Beaucoup de savants en avaient conçu un orgueil démesuré, ils
considéraient que tout progrès de la Science était un progrès de l'humanité
et refusaient toute intervention ou considération extérieure. Cet état
d'esprit est bien représenté par la profession de foi scientifique
présentée le 19 Août 1880 à Reims par J. Mercadier, président de la section
de Physique de l'association française pour l'avancement des sciences, lors
de l'assemblée générale annuelle de cette association :
« La liberté est la condition essentielle du développement des
sciences. Aussi n'existe-t-il parmi nous ni castes, ni sectes, ni coteries
; toutes les convictions sincères sont respectées. Tout ce qui touche au
domaine de la conscience est systématiquement exclu de nos débats. On ne
discute ici que des questions véritablement discutables et sur lesquelles
l'expérience a quelques prises ; mais toutes les questions de ce genre sont
admises à la discussion.
Nous écoutons toutes les doctrines scientifiques, sérieuses ou non,
peu nous importe car celles qui ne le sont pas ne résistent pas à un examen
rigoureux, fait librement et en pleine lumière.

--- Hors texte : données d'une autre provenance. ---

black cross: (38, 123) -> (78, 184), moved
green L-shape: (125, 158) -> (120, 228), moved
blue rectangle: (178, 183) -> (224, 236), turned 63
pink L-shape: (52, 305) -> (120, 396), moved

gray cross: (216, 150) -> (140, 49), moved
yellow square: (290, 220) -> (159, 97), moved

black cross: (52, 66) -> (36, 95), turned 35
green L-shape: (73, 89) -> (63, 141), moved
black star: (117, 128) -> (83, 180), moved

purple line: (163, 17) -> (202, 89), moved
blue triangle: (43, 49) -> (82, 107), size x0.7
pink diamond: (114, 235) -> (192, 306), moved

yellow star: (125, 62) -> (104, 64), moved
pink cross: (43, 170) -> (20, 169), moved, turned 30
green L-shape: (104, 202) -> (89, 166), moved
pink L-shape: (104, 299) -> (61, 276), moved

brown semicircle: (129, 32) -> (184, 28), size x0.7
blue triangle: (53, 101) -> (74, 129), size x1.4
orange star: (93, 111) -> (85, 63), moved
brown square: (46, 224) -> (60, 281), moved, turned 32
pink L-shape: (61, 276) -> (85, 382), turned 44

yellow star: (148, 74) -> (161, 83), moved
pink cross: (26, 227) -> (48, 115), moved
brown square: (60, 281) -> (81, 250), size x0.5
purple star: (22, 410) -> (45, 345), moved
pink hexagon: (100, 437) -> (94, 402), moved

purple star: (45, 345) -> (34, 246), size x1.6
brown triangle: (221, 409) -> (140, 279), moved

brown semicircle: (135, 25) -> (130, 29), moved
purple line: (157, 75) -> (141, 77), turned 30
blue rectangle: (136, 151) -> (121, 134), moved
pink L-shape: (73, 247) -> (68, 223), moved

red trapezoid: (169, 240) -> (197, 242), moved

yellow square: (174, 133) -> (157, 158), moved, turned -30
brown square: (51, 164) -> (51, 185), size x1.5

Nous avons une foi sincère dans le progrès continu de l' humanité et,
jugeant de l'avenir d'après le passé et d'après les conquêtes que le siècle
actuel a faites sur la nature nous n'admettons pas qu'on vienne nous dire à
priori en quelque branche que ce soit de la science positive : « Tu
t'arrêteras là ! ».
Il y a donc place parmi nous, vous le voyez, pour tout homme
d'initiative de bonne volonté et de bonne foi ».

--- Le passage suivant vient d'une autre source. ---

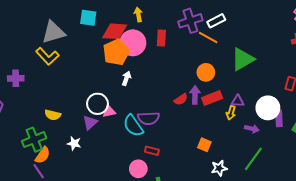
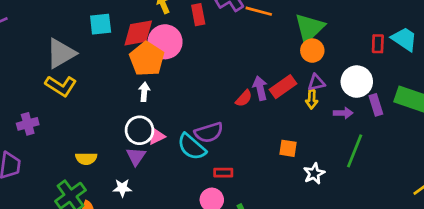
red rectangle: (161, 38) -> (198, 15), moved
orange circle: (206, 72) -> (312, 51), moved
white arrow: (126, 78) -> (144, 92), moved
purple rectangle: (279, 118) -> (376, 105), moved

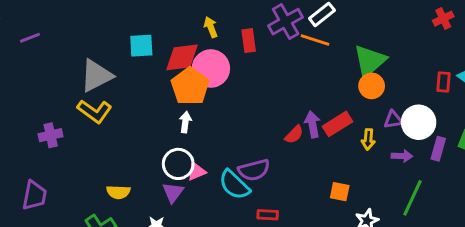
purple triangle: (316, 83) -> (393, 120), moved
purple rectangle: (376, 105) -> (438, 149), turned 30
purple cross: (28, 124) -> (51, 135), moved

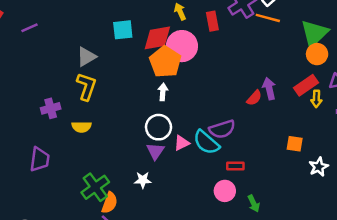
gray triangle: (96, 76) -> (86, 57), size x0.7
yellow L-shape: (95, 111) -> (86, 86), turned -104
red rectangle: (338, 124) -> (306, 85), moved
pink triangle: (196, 171) -> (182, 143), moved
yellow semicircle: (118, 192) -> (82, 127), moved

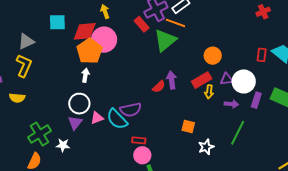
red rectangle: (212, 21) -> (142, 24), moved, turned -35
green triangle: (314, 33) -> (165, 40), moved
green cross: (95, 187) -> (39, 134), moved
pink circle: (225, 191) -> (142, 155), moved

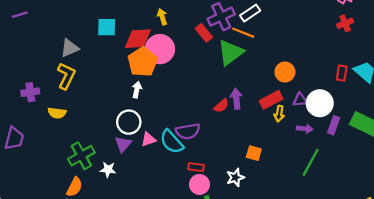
white star: (206, 147) -> (235, 177), moved

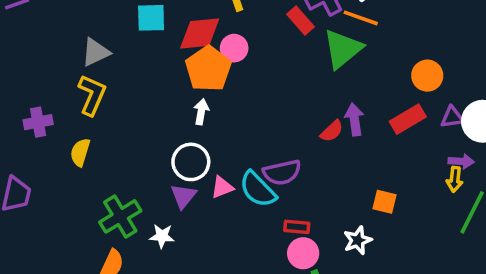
pink circle: (160, 49) -> (234, 48), size x0.6
yellow semicircle: (57, 113) -> (80, 152), turned 102
yellow arrow: (279, 114) -> (455, 179), moved

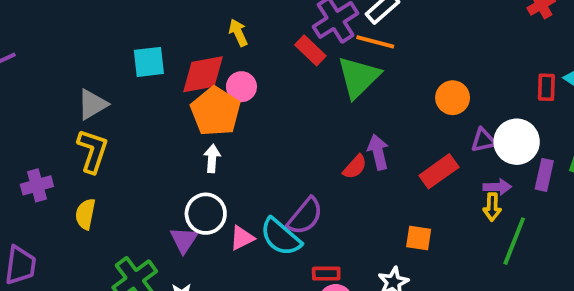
red rectangle: (408, 119) -> (439, 171), moved
purple semicircle: (282, 172) -> (305, 216), turned -33
purple triangle: (183, 196) -> (184, 240), moved

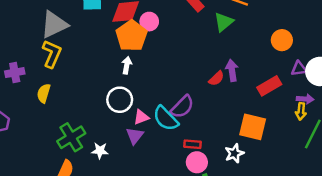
green triangle: (359, 77) -> (224, 22), size x0.7
gray triangle: (92, 104) -> (54, 24), size x1.4
orange square: (419, 238) -> (253, 127), size x1.6
purple triangle: (184, 240) -> (135, 136), moved

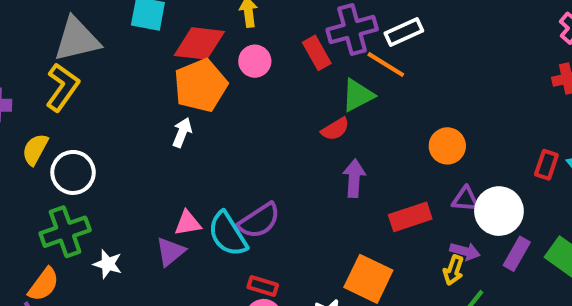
pink circle: (149, 22) -> (255, 61), moved
red semicircle: (216, 78) -> (335, 129), moved
white circle: (120, 100) -> (73, 172), moved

Cette vision très optimiste de la Science était encore prudente :
elle évitait le domaine de la conscience. Mais vingt ans plus tard cette
prudence n'était plus de mise et le scientisme triomphant n'admettait plus
aucune barrière. Son idéologie optimiste et dominatrice peut être résumée
dans le « credo du scientisme » : 1) La Science expliquera tout.
2) Les religions appartiennent au passé ( Auguste Comte).
3) Tout ce qui existe réellement peut être prouvé ( je ne crois que
ce que je vois ).
4) Dieu est une invention de l'homme ( Freud, Feuerbach ).
5) L'Univers est infini et immuable, il a toujours existé, il
existera toujours.
6) L'homme est un animal, c'est à dire de la matière organisée.
7) L'évolution n'est mue que par le hasard ( Darwin).
8) La Bible, les miracles sont des légendes ( Renan ).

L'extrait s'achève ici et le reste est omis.